= YOUR GOAL =
Provide nothing except how many lines of the data contain the word "sidebar".

[Dataset excerpts]
******

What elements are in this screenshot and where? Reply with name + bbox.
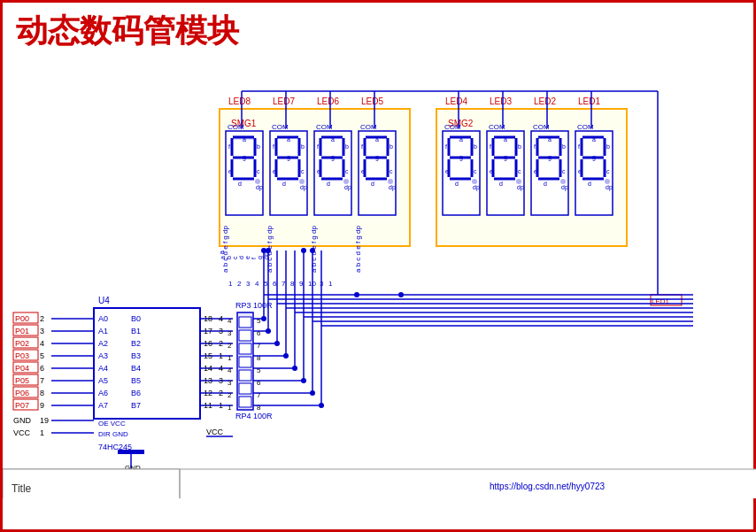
svg-point-353 [292, 366, 297, 371]
svg-point-351 [274, 341, 280, 346]
svg-rect-269 [239, 343, 251, 354]
svg-text:B1: B1 [131, 327, 141, 335]
svg-text:e: e [578, 168, 582, 174]
svg-rect-273 [239, 397, 251, 407]
svg-rect-183 [94, 308, 200, 419]
svg-text:a: a [375, 136, 379, 143]
svg-text:a: a [504, 136, 507, 143]
svg-text:LED5: LED5 [361, 96, 383, 106]
svg-text:RP4 100R: RP4 100R [235, 412, 273, 420]
svg-text:LED8: LED8 [228, 96, 251, 106]
svg-text:f: f [578, 143, 580, 150]
svg-text:e: e [244, 256, 251, 259]
svg-text:16: 16 [204, 339, 212, 348]
svg-text:6: 6 [40, 364, 44, 373]
svg-text:b: b [518, 143, 521, 150]
svg-text:A0: A0 [98, 314, 108, 323]
svg-text:g: g [548, 154, 552, 161]
svg-text:B7: B7 [131, 401, 141, 410]
svg-text:c: c [518, 168, 521, 174]
svg-text:7: 7 [40, 376, 44, 385]
svg-text:Title: Title [12, 482, 32, 495]
svg-text:c: c [562, 168, 566, 174]
svg-text:1: 1 [228, 404, 232, 412]
svg-text:g: g [459, 154, 463, 161]
svg-text:e: e [228, 168, 232, 174]
svg-rect-268 [239, 330, 251, 341]
svg-text:9: 9 [40, 401, 44, 410]
svg-text:f: f [445, 143, 447, 150]
svg-point-350 [266, 328, 271, 334]
svg-text:P00: P00 [15, 314, 29, 323]
svg-text:1: 1 [219, 401, 223, 410]
svg-text:P03: P03 [15, 351, 29, 360]
svg-text:f: f [228, 143, 230, 150]
svg-text:14: 14 [204, 364, 212, 373]
svg-text:a: a [459, 136, 463, 143]
svg-text:2: 2 [237, 280, 242, 288]
svg-text:B3: B3 [131, 351, 141, 360]
svg-text:d: d [327, 181, 330, 187]
svg-point-326 [310, 248, 315, 253]
svg-text:P02: P02 [15, 339, 29, 348]
svg-text:B6: B6 [131, 389, 141, 397]
svg-text:f: f [534, 143, 536, 150]
svg-point-327 [354, 292, 359, 297]
svg-text:1: 1 [328, 280, 333, 288]
svg-text:B4: B4 [131, 364, 141, 373]
svg-text:LED1: LED1 [578, 96, 600, 106]
svg-text:A1: A1 [98, 327, 108, 335]
svg-text:1: 1 [228, 354, 232, 362]
svg-text:c: c [301, 168, 305, 174]
svg-text:g: g [504, 154, 507, 161]
svg-text:d: d [238, 181, 242, 187]
svg-rect-271 [239, 370, 251, 381]
svg-text:a b c d e f g dp: a b c d e f g dp [221, 226, 229, 273]
svg-text:d: d [238, 256, 244, 259]
svg-text:13: 13 [204, 376, 212, 385]
svg-point-328 [398, 292, 404, 297]
svg-text:b: b [474, 143, 477, 150]
svg-text:2: 2 [228, 342, 232, 350]
svg-text:B2: B2 [131, 339, 141, 348]
svg-text:A6: A6 [98, 389, 108, 397]
svg-text:b: b [390, 143, 393, 150]
svg-text:d: d [499, 181, 503, 187]
svg-text:LED3: LED3 [490, 96, 512, 106]
svg-text:dp: dp [606, 184, 613, 191]
svg-text:g: g [287, 154, 290, 161]
svg-text:A7: A7 [98, 401, 108, 410]
svg-text:b: b [562, 143, 566, 150]
svg-point-325 [301, 248, 306, 253]
svg-text:RP3 100R: RP3 100R [235, 301, 273, 310]
svg-text:dp: dp [300, 184, 307, 191]
svg-text:P06: P06 [15, 389, 29, 397]
svg-point-324 [266, 248, 271, 253]
svg-text:e: e [534, 168, 537, 174]
svg-text:f: f [251, 258, 257, 259]
svg-text:e: e [445, 168, 449, 174]
main-container: 动态数码管模块 SMG1 SMG2 LED8 LED7 LED6 LED5 LE… [0, 0, 756, 532]
svg-text:2: 2 [219, 339, 223, 348]
svg-text:c: c [232, 256, 238, 259]
svg-text:5: 5 [40, 351, 44, 360]
svg-text:dp: dp [473, 184, 480, 191]
svg-text:A3: A3 [98, 351, 108, 360]
svg-text:b: b [301, 143, 305, 150]
svg-text:c: c [390, 168, 393, 174]
svg-text:3: 3 [219, 376, 223, 385]
svg-rect-267 [239, 317, 251, 328]
svg-text:B0: B0 [131, 314, 141, 323]
svg-point-349 [261, 316, 266, 321]
svg-text:c: c [257, 168, 260, 174]
svg-text:LED6: LED6 [317, 96, 339, 106]
svg-text:g: g [375, 154, 379, 161]
svg-text:b: b [606, 143, 610, 150]
svg-text:dp: dp [561, 184, 568, 191]
svg-text:2: 2 [219, 389, 223, 397]
svg-text:g: g [331, 154, 335, 161]
svg-text:1: 1 [228, 280, 233, 288]
svg-text:e: e [361, 168, 365, 174]
svg-text:4: 4 [228, 317, 232, 325]
svg-text:dp: dp [389, 184, 396, 191]
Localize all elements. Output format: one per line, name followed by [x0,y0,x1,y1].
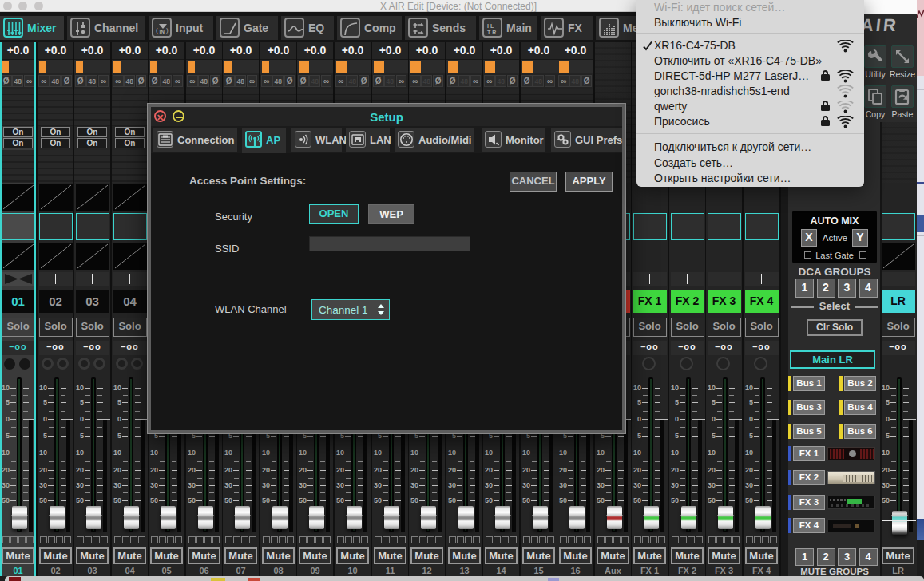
svg-text:): ) [166,26,169,34]
svg-text:(: ( [156,26,158,34]
svg-text:IN: IN [160,29,165,34]
svg-text:I L: I L [487,23,494,29]
svg-text:T R: T R [487,30,496,35]
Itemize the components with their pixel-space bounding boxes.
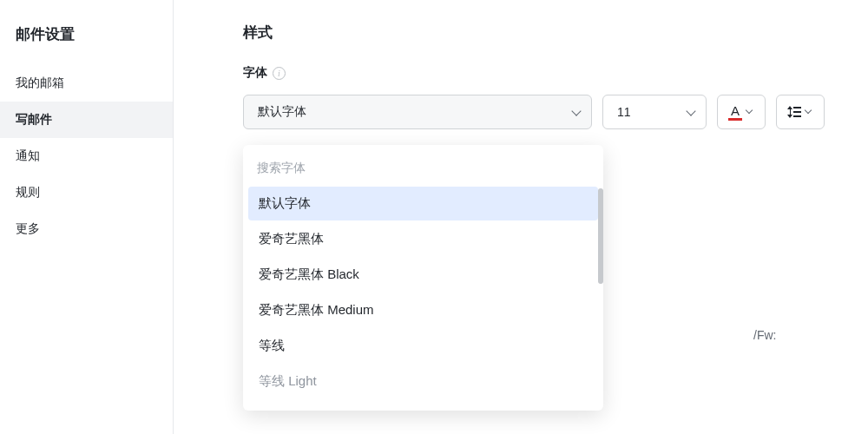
font-search-input[interactable] xyxy=(253,155,593,180)
font-label-text: 字体 xyxy=(243,65,267,81)
background-text-fragment: /Fw: xyxy=(753,328,776,342)
font-search-row xyxy=(243,150,603,183)
settings-sidebar: 邮件设置 我的邮箱 写邮件 通知 规则 更多 xyxy=(0,0,174,434)
sidebar-item-compose[interactable]: 写邮件 xyxy=(0,102,173,138)
font-size-value: 11 xyxy=(617,105,631,119)
scrollbar-thumb[interactable] xyxy=(598,188,603,284)
text-color-button[interactable]: A xyxy=(717,95,766,129)
font-option-iqiyi-hei[interactable]: 爱奇艺黑体 xyxy=(248,222,598,256)
sidebar-title: 邮件设置 xyxy=(0,24,173,65)
font-dropdown-panel: 默认字体 爱奇艺黑体 爱奇艺黑体 Black 爱奇艺黑体 Medium 等线 等… xyxy=(243,145,603,411)
sidebar-item-notifications[interactable]: 通知 xyxy=(0,138,173,174)
font-family-select[interactable]: 默认字体 xyxy=(243,95,592,129)
font-option-dengxian[interactable]: 等线 xyxy=(248,329,598,363)
font-size-select[interactable]: 11 xyxy=(602,95,707,129)
sidebar-item-my-mailbox[interactable]: 我的邮箱 xyxy=(0,65,173,102)
sidebar-item-more[interactable]: 更多 xyxy=(0,211,173,247)
font-option-iqiyi-hei-black[interactable]: 爱奇艺黑体 Black xyxy=(248,258,598,292)
font-option-dengxian-light[interactable]: 等线 Light xyxy=(248,365,598,398)
chevron-down-icon xyxy=(687,108,695,116)
chevron-down-icon xyxy=(746,108,754,116)
sidebar-item-rules[interactable]: 规则 xyxy=(0,174,173,211)
font-field-label: 字体 i xyxy=(243,65,868,81)
font-family-value: 默认字体 xyxy=(258,104,306,120)
section-title-style: 样式 xyxy=(243,23,868,43)
main-content: 样式 字体 i 默认字体 11 A xyxy=(174,0,868,434)
chevron-down-icon xyxy=(805,108,813,116)
font-options-list: 默认字体 爱奇艺黑体 爱奇艺黑体 Black 爱奇艺黑体 Medium 等线 等… xyxy=(243,183,603,411)
info-icon[interactable]: i xyxy=(273,67,286,80)
font-option-default[interactable]: 默认字体 xyxy=(248,187,598,220)
font-option-iqiyi-hei-medium[interactable]: 爱奇艺黑体 Medium xyxy=(248,293,598,327)
line-spacing-icon xyxy=(787,106,801,118)
chevron-down-icon xyxy=(572,108,581,116)
line-spacing-button[interactable] xyxy=(776,95,825,129)
text-color-icon: A xyxy=(728,104,742,121)
font-controls-row: 默认字体 11 A xyxy=(243,95,868,129)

******

= RESULT BELOW =
7